[[ Working data open ]]

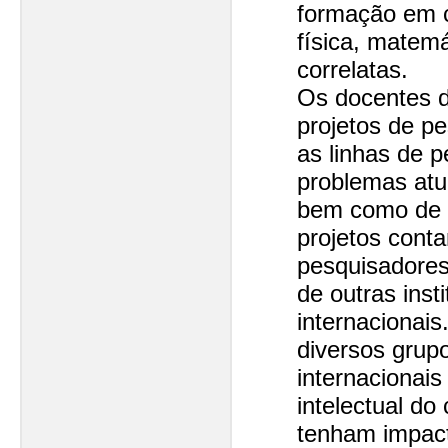
formação em 
física, matem
correlatas.
Os docentes 
projetos de pe
as linhas de 
problemas atua
bem como de 
projetos cont
pesquisadore
de outras insti
internacionais
diversos grup
internacionai
intelectual do
tenham impac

[[ Working data closed ]]

The range begins at the line containing "Os docentes" and ends at the last line of the entries; reproduce it exactly.

## Final answer
Os docentes 
projetos de pe
as linhas de 
problemas atua
bem como de 
projetos cont
pesquisadore
de outras insti
internacionais
diversos grup
internacionai
intelectual do
tenham impac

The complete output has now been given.